╭─ Information provided
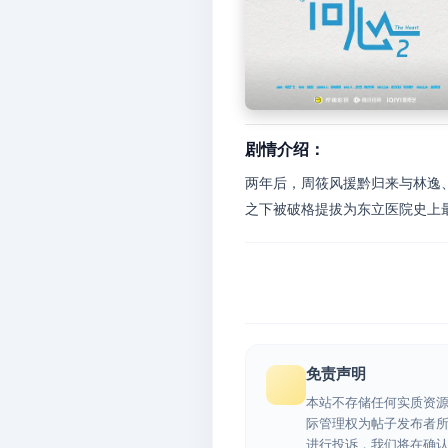
剧情介绍：
两年后，周筱风援黔归来与林逸
之下被破格提拔为东立医院史上最
免责声明
本站不存储任何实质资
际管理权为帖子发布者
进行投诉，我们将在确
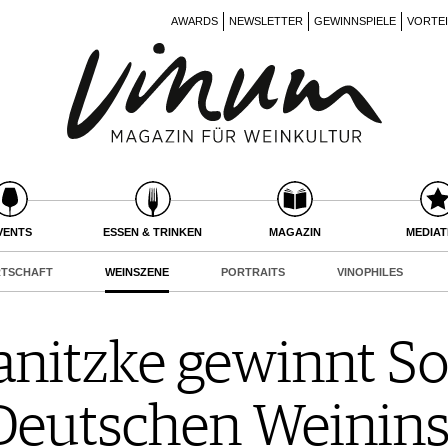
AWARDS
NEWSLETTER
GEWINNSPIELE
VORTE
VENTS
ESSEN & TRINKEN
MAGAZIN
MEDIA
RTSCHAFT
WEINSZENE
PORTRAITS
VINOPHILES
anitzke gewinnt 
Deutschen Weinins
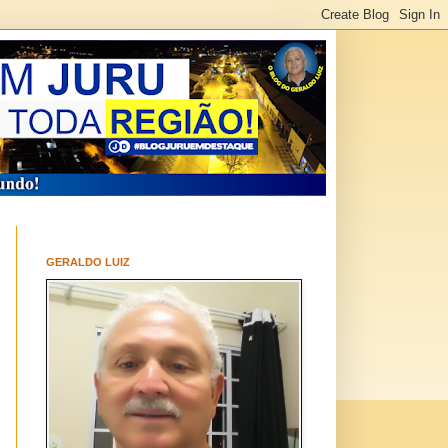
GERALDO LUIZ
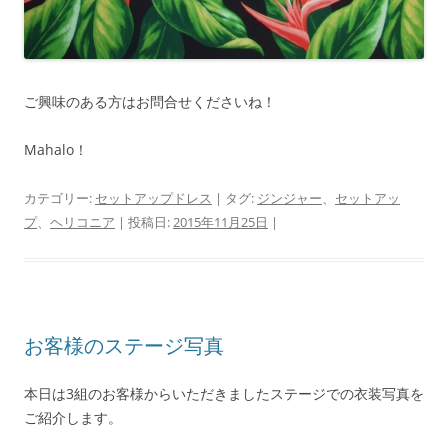
ご興味のある方はお問合せくださいね！
Mahalo！
カテゴリー:
セットアップドレス
| タグ:
ジンジャー
、
セットアッ
プ
、
ヘリコニア
| 投稿日:
2015年11月25日
|
お客様のステージ写真
本日は3組のお客様からいただきましたステージでの衣装写真を
ご紹介します。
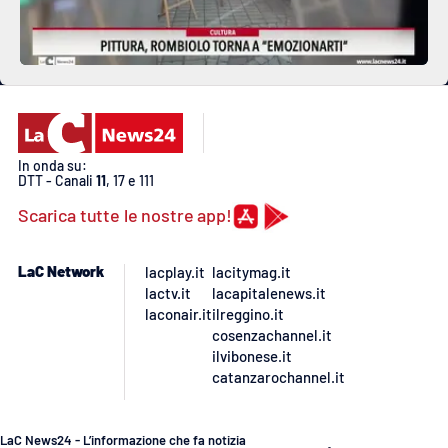
In onda su:
DTT - Canali
11
, 17 e 111
Scarica tutte le nostre app!
LaC Network
lacplay.it
lacitymag.it
lactv.it
lacapitalenews.it
laconair.it
ilreggino.it
cosenzachannel.it
ilvibonese.it
catanzarochannel.it
LaC News24 - L’informazione che fa notizia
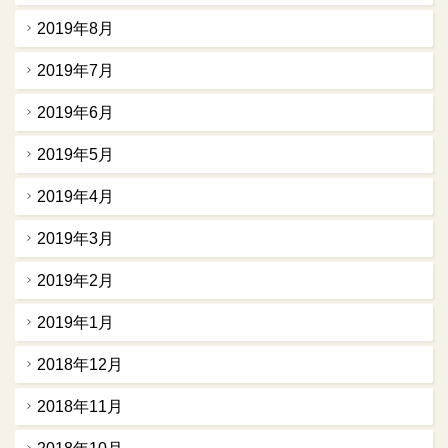
2019年8月
2019年7月
2019年6月
2019年5月
2019年4月
2019年3月
2019年2月
2019年1月
2018年12月
2018年11月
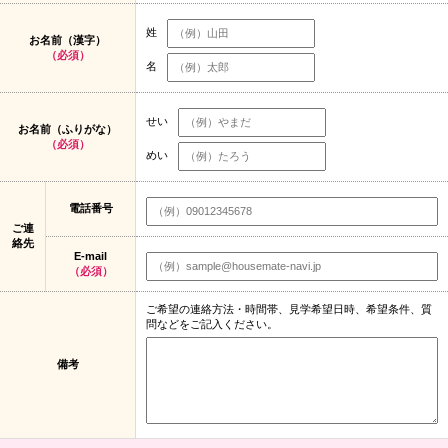
姓
お名前（漢字）
（必須）
名
せい
お名前（ふりがな）
（必須）
めい
電話番号
ご連
絡先
E-mail
（必須）
ご希望の連絡方法・時間帯、見学希望日時、希望条件、質
問などをご記入ください。
備考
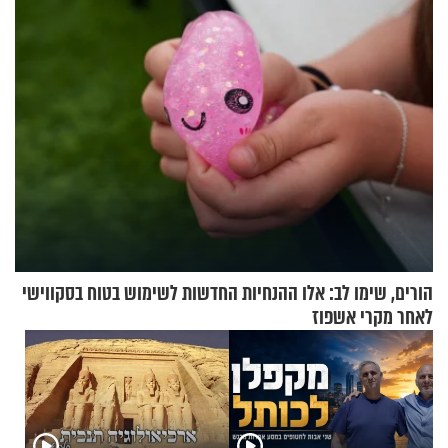
בריאיון מעורר השראה
הורים, שימו לב: אלו ההנחיות החדשות לשימוש בטוח בסקווישי
לאחר מקרי אשפוז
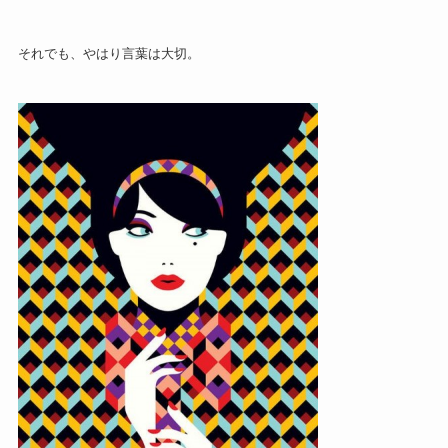
それでも、やはり言葉は大切。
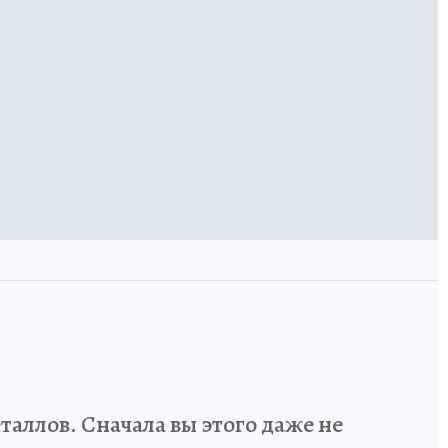
аллов. Сначала вы этого даже не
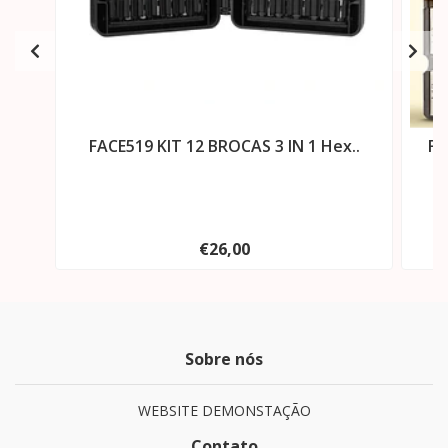
FACE519 KIT 12 BROCAS 3 IN 1 Hex..
FA
€26,00
Sobre nós
WEBSITE DEMONSTAÇÃO
Contato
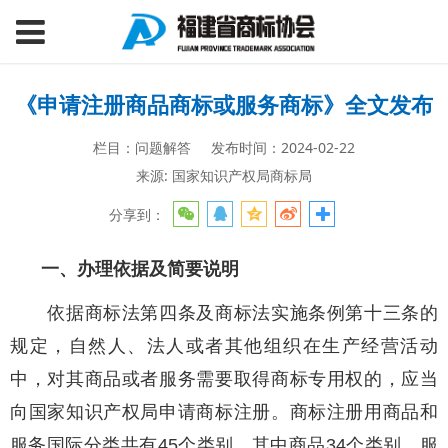
《申请注册商品商标或服务商标》全文发布
栏目：问题解答
发布时间：2024-02-22
来源: 国家知识产权局商标局
分享到：
一、办理依据及简要说明
依据商标法第四条及商标法实施条例第十三条的
规定，自然人、法人或者其他组织在生产经营活动
中，对其商品或者服务需要取得商标专用权的，应当
向国家知识产权局申请商标注册。商标注册用商品和
服务国际分类共有45个类别，其中商品34个类别、服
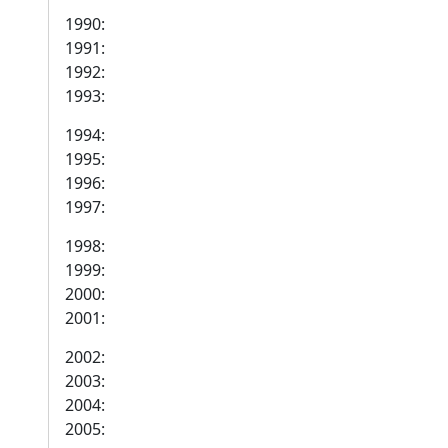
1990:
1991:
1992:
1993:
1994:
1995:
1996:
1997:
1998:
1999:
2000:
2001:
2002:
2003:
2004:
2005:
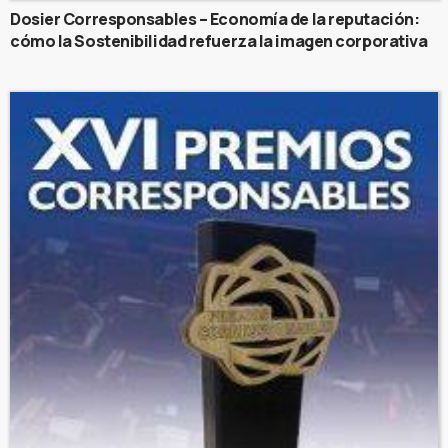
Dosier Corresponsables – Economía de la reputación:
cómo la Sostenibilidad refuerza la imagen corporativa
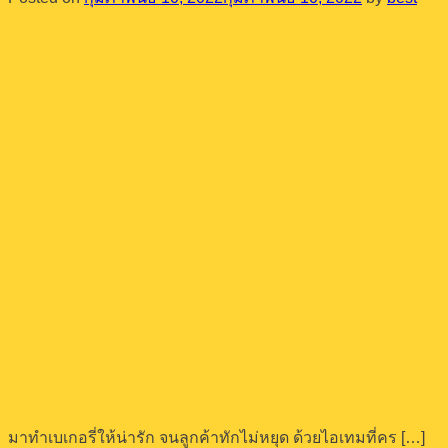
มาทำเบเกอรี่ให้น่ารัก จนลูกค้าทักไม่หยุด ด้วยไอเทมที่คร […]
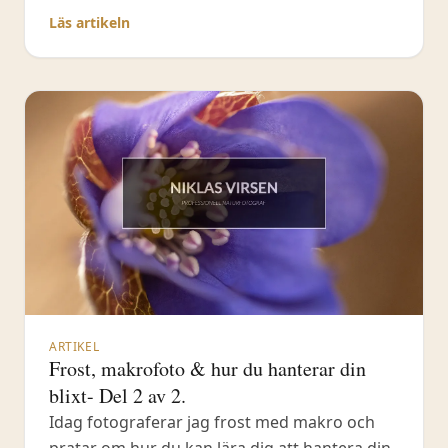
mig ut i fält för att skapa artificiellt ljus när
Läs artikeln
det befintliga inte räcker till. Jag berättar
också kring hur jag tänker när jag
fotograferar makro
ARTIKEL
Frost, makrofoto & hur du hanterar din
blixt- Del 2 av 2.
Idag fotograferar jag frost med makro och
pratar om hur du kan lära dig att hantera din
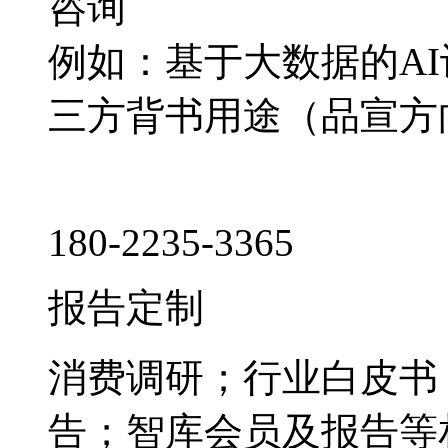
咨询
例如：基于大数据的A
三方背书用途（品宣方
180-2235-3365
报告定制
消费调研；行业白皮书
告；智库会员及报告等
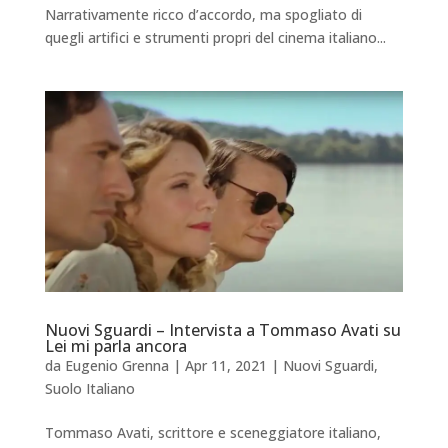
Narrativamente ricco d’accordo, ma spogliato di
quegli artifici e strumenti propri del cinema italiano...
Nuovi Sguardi – Intervista a Tommaso Avati su
Lei mi parla ancora
da
Eugenio Grenna
|
Apr 11, 2021
|
Nuovi Sguardi
,
Suolo Italiano
Tommaso Avati, scrittore e sceneggiatore italiano,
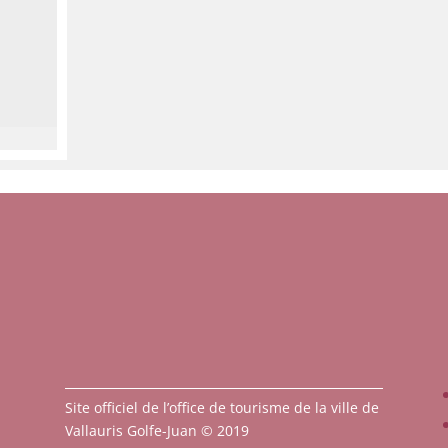
Site officiel de l’office de tourisme de la ville de
Vallauris Golfe-Juan © 2019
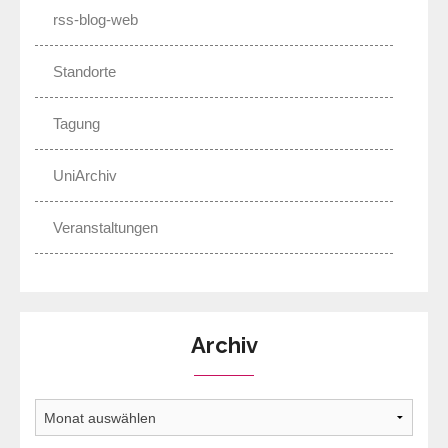
rss-blog-web
Standorte
Tagung
UniArchiv
Veranstaltungen
Archiv
Archiv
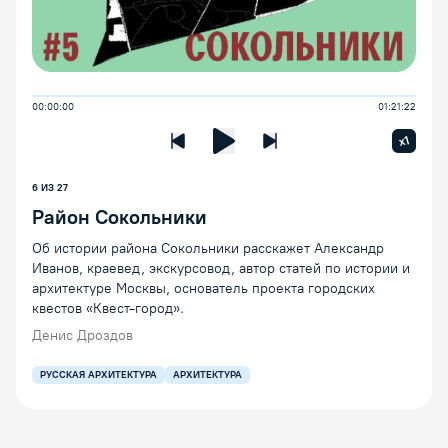
00:00:00
01:21:22
Увелич
x1
Предыдущая лекция
Следующая лекция
Воспроизведение/Пауза
6
ИЗ
27
Район Сокольники
Об истории района Сокольники расскажет Александр
Иванов, краевед, экскурсовод, автор статей по истории и
архитектуре Москвы, основатель проекта городских
квестов «Квест-город».
Денис Дроздов
РУССКАЯ АРХИТЕКТУРА
АРХИТЕКТУРА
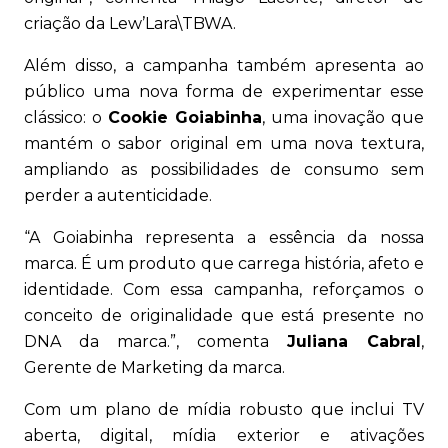
criação da Lew’Lara\TBWA.
Além disso, a campanha também apresenta ao
público uma nova forma de experimentar esse
clássico: o
Cookie Goiabinha
, uma inovação que
mantém o sabor original em uma nova textura,
ampliando as possibilidades de consumo sem
perder a autenticidade.
“A Goiabinha representa a essência da nossa
marca. É um produto que carrega história, afeto e
identidade. Com essa campanha, reforçamos o
conceito de originalidade que está presente no
DNA da marca.”, comenta
Juliana Cabral
,
Gerente de Marketing da marca.
Com um plano de mídia robusto que inclui TV
aberta, digital, mídia exterior e ativações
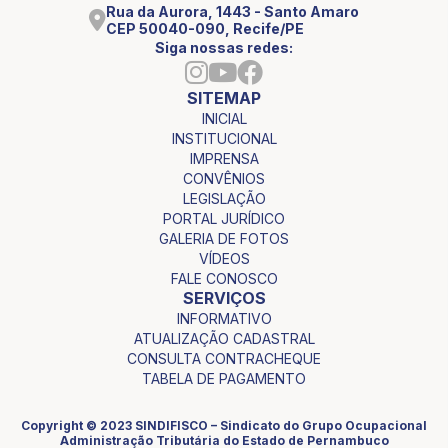
Rua da Aurora, 1443 - Santo Amaro
CEP 50040-090, Recife/PE
Siga nossas redes:
SITEMAP
INICIAL
INSTITUCIONAL
IMPRENSA
CONVÊNIOS
LEGISLAÇÃO
PORTAL JURÍDICO
GALERIA DE FOTOS
VÍDEOS
FALE CONOSCO
SERVIÇOS
INFORMATIVO
ATUALIZAÇÃO CADASTRAL
CONSULTA CONTRACHEQUE
TABELA DE PAGAMENTO
Copyright © 2023 SINDIFISCO – Sindicato do Grupo Ocupacional
Administração Tributária do Estado de Pernambuco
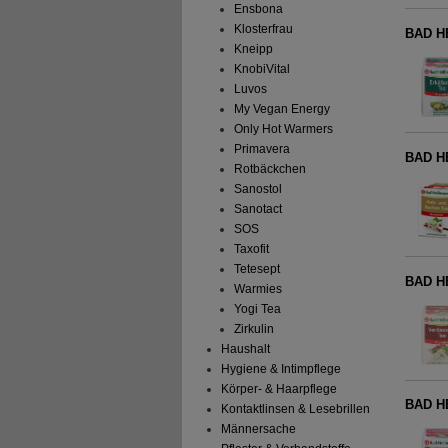
Ensbona
Klosterfrau
BAD HE
Kneipp
KnobiVital
Luvos
My Vegan Energy
Only Hot Warmers
Primavera
BAD HE
Rotbäckchen
Sanostol
Sanotact
SOS
Taxofit
Tetesept
BAD HE
Warmies
Yogi Tea
Zirkulin
Haushalt
Hygiene & Intimpflege
Körper- & Haarpflege
BAD HE
Kontaktlinsen & Lesebrillen
Männersache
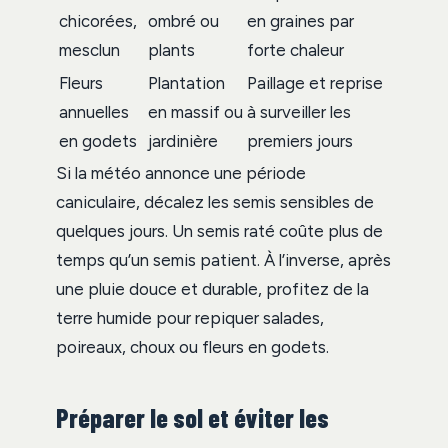
chicorées,
ombré ou
en graines par
mesclun
plants
forte chaleur
Fleurs
Plantation
Paillage et reprise
annuelles
en massif ou
à surveiller les
en godets
jardinière
premiers jours
Si la météo annonce une période
caniculaire, décalez les semis sensibles de
quelques jours. Un semis raté coûte plus de
temps qu’un semis patient. À l’inverse, après
une pluie douce et durable, profitez de la
terre humide pour repiquer salades,
poireaux, choux ou fleurs en godets.
Préparer le sol et éviter les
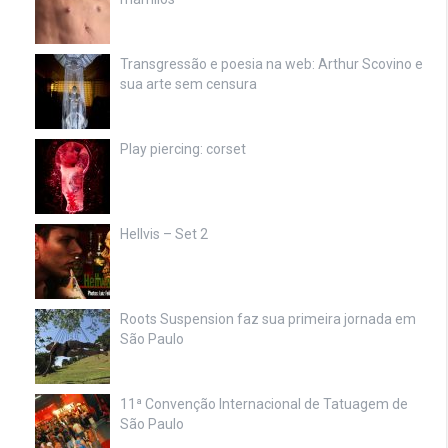
Transgressão e poesia na web: Arthur Scovino e
sua arte sem censura
Play piercing: corset
Hellvis – Set 2
Roots Suspension faz sua primeira jornada em
São Paulo
11ª Convenção Internacional de Tatuagem de
São Paulo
╰─
Within the records, how many lines carry the word "лекция"? Reply with the figure alone.

Answer to this exercise: 2